Your task »
Below are records; count the lines in them that hold "every" and give only the count.

Supplied data »

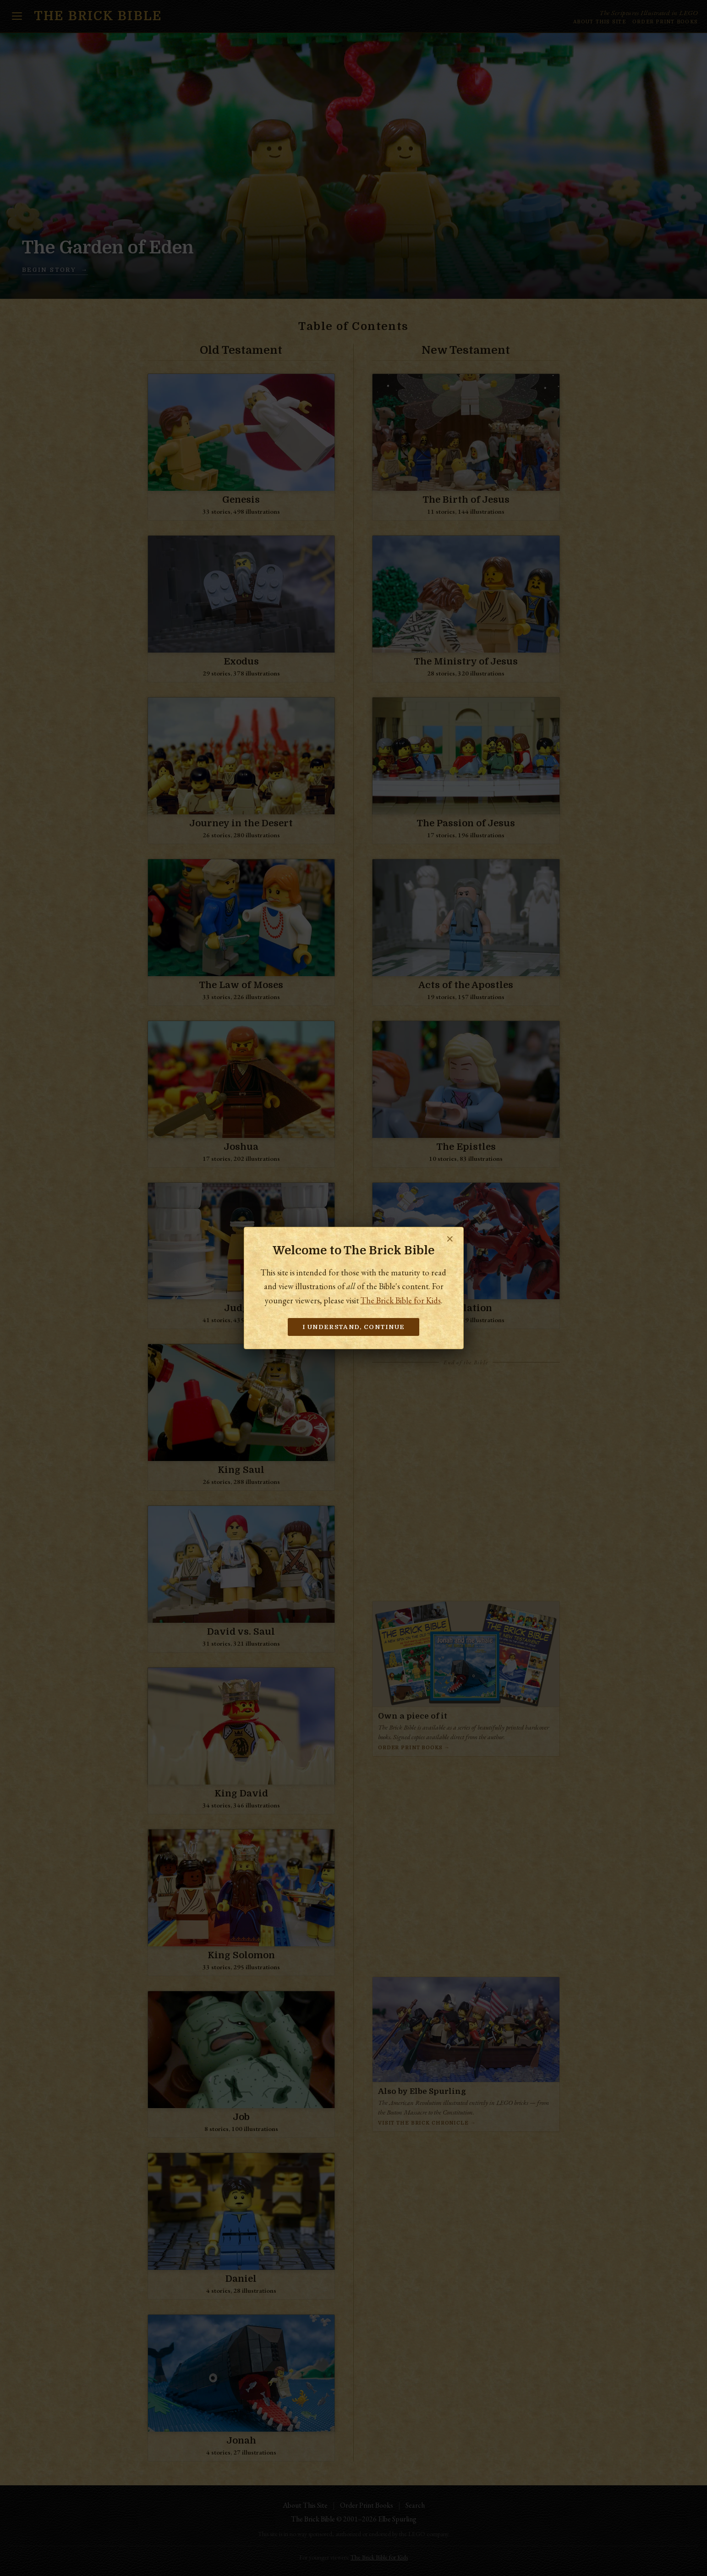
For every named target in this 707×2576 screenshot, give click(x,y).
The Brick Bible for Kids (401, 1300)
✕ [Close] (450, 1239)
==
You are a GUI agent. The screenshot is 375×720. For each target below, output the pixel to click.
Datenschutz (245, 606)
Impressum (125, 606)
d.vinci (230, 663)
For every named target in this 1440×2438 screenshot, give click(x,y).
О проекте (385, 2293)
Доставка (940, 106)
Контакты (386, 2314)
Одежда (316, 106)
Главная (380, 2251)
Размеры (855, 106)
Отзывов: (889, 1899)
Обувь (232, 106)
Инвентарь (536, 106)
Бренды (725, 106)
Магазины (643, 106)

Written response »
2